While Broadway audiences clamor for Eugene O'Neill's Hughie, Washington DC audiences can get riled up over their own Huey -- Newton, that is, in A Huey P. Newton Story, opening at the Woolly Mammoth Theatre Company Nov. 10.
The solo show, written, directed and performed by Roger Guenveur Smith, illuminates the contradictions of a controversial figure who was idolized by his community and vilified in the mainstream media. Co-founder of the militant civil rights organization the Black Panthers, Huey Newton was hounded by the FBI and ultimately ruined by drugs.
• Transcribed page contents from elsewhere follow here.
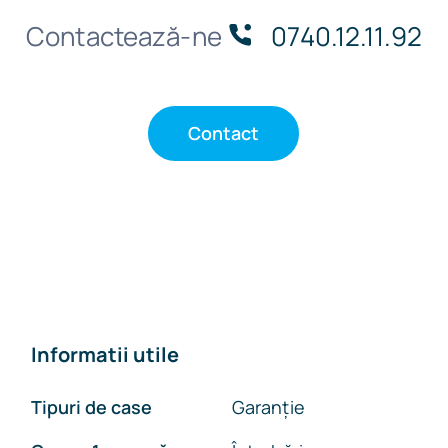
Contactează-ne
0740.12.11.92
Contact
Informatii utile
Tipuri de case
Garanție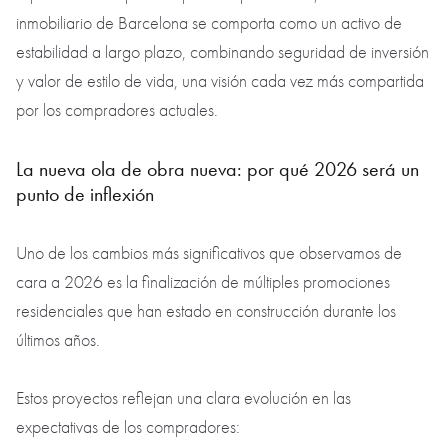
inmobiliario de Barcelona se comporta como un activo de
estabilidad a largo plazo, combinando seguridad de inversión
y valor de estilo de vida, una visión cada vez más compartida
por los compradores actuales.
La nueva ola de obra nueva: por qué 2026 será un
punto de inflexión
Uno de los cambios más significativos que observamos de
cara a 2026 es la finalización de múltiples promociones
residenciales que han estado en construcción durante los
últimos años.
Estos proyectos reflejan una clara evolución en las
expectativas de los compradores: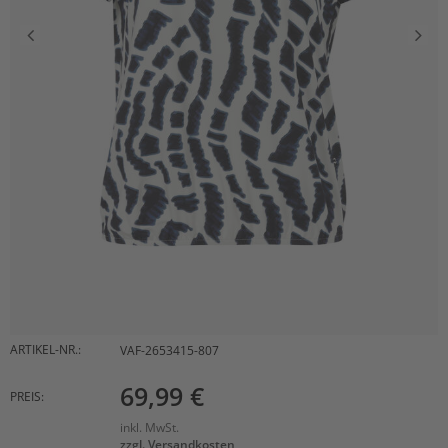
ARTIKEL-NR.:
VAF-2653415-807
69,99 €
PREIS:
inkl. MwSt.
zzgl. Versandkosten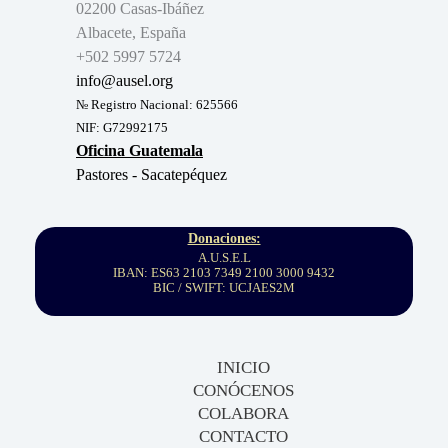
02200 Casas-Ibáñez
Albacete, España
+502 5997 5724
info@ausel.org
№ Registro Nacional: 625566
NIF: G72992175
Oficina Guatemala
Pastores - Sacatepéquez
Donaciones:
A.U.S.E.L
IBAN: ES63 2103 7349 2100 3000 9432
BIC / SWIFT: UCJAES2M
INICIO
CONÓCENOS
COLABORA
CONTACTO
He was murdered by a crack dealer in 1989 -- memorialized so succinctly in the Public Enemy song decrying black-on-black violence, "Welcome To The Terrordome."
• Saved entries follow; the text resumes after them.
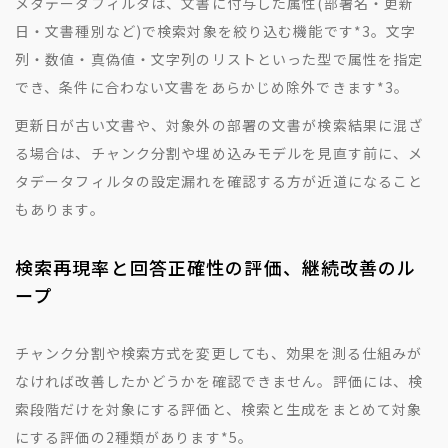
メタデータフィルタは、文書に付与した属性(部署名・更新
日・文書種別など)で検索対象を絞り込む機能です
*3
。文字
列・数値・真偽値・文字列のリストといった型で属性を指定
でき、条件に合わない文書をあらかじめ除外できます
*3
。
更新日が古い文書や、対象外の部署の文書が検索結果に混ざ
る場合は、チャンク分割や埋め込みモデルを見直す前に、メ
タデータフィルタの設定漏れを確認する方が近道になること
もあります。
検索再現率と回答正確性の評価、継続改善のル
ープ
チャンク分割や検索方式を変更しても、効果を測る仕組みが
なければ改善したかどうかを確認できません。評価には、検
索段階だけを対象にする評価と、検索と生成をまとめて対象
にする評価の2種類があります
*5
。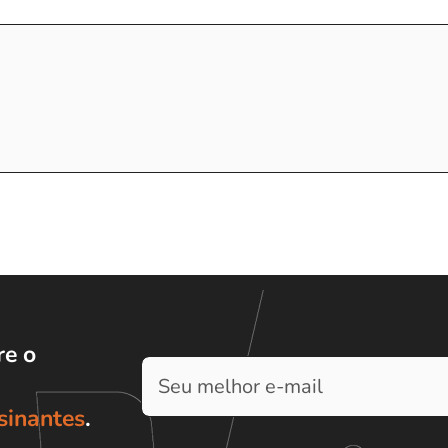
e o
sinantes
.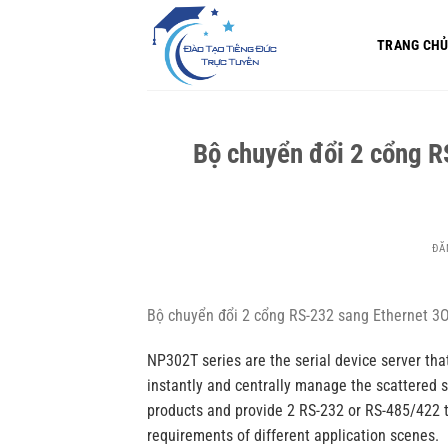
Bỏ
qua
TRANG CH
nội
dung
Bộ chuyển đổi 2 cổng 
ĐĂ
Bộ chuyển đổi 2 cổng RS-232 sang Ethernet 
NP302T series are the serial device server tha
instantly and centrally manage the scattered s
products and provide 2 RS-232 or RS-485/422 t
requirements of different application scenes.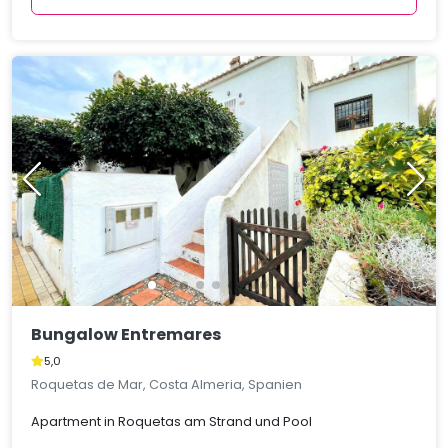
Bungalow Entremares
5,0
Roquetas de Mar, Costa Almeria, Spanien
Apartment in Roquetas am Strand und Pool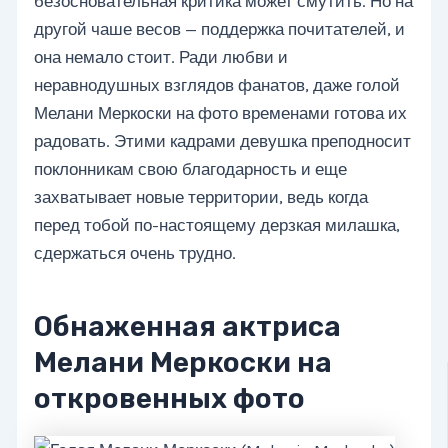
безосновательная критика может смутить. Но на
другой чаше весов — поддержка почитателей, и
она немало стоит. Ради любви и
неравнодушных взглядов фанатов, даже голой
Мелани Меркоски на фото временами готова их
радовать. Этими кадрами девушка преподносит
поклонникам свою благодарность и еще
захватывает новые территории, ведь когда
перед тобой по-настоящему дерзкая милашка,
сдержаться очень трудно.
Обнаженная актриса
Мелани Меркоски на
откровенных фото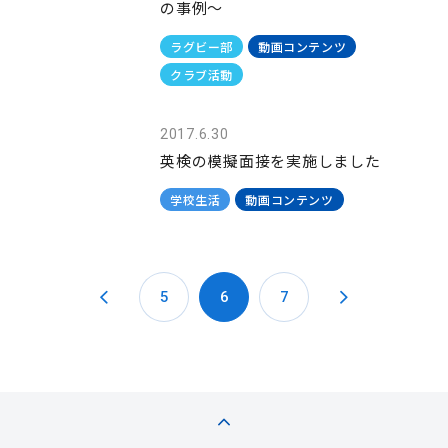
の事例～
ラグビー部
動画コンテンツ
クラブ活動
2017.6.30
英検の模擬面接を実施しました
学校生活
動画コンテンツ
5
6
7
Smith researched his play using Newton's autobiography, "Revolutionary Suicide" and other sources. "[It's] the most riveting, provocative show I have ever seen," Woolly Mammoth artistic director Howard Shalwitz said of the monodrama. "It is a ferociously driven piece that reminds us of the deep passions running beneath race relations in America."
Previous Roger Guenveur Smith solos were Frederick Douglass Now and Christopher Columbus 1992. With Mark Broyard he created the award-winning Inside The Creole Mafia. Running to Dec. 1, A Huey P. Newton Story features a live original "soundscape" score by Marc Anthony Thompson, who records and performs with the group "Chocolate Genius."
A Huey P. Newton Story was first produced Oct. 1995 at San Francisco's Magic Theatre and then went on to Oakland, L.A., Atlanta, and the Actors Theatre of Louisville. The play is scheduled for New York's Public Theatre, Feb. 1997. Woolly Mammoth is dedicated to producing unconventional, highly-charged new plays and sponsoring community arts projects. This production is part of both their Singles Exposure series and the new Washington Performance Arts Society New Performance Series, which will present various poets and performance artists.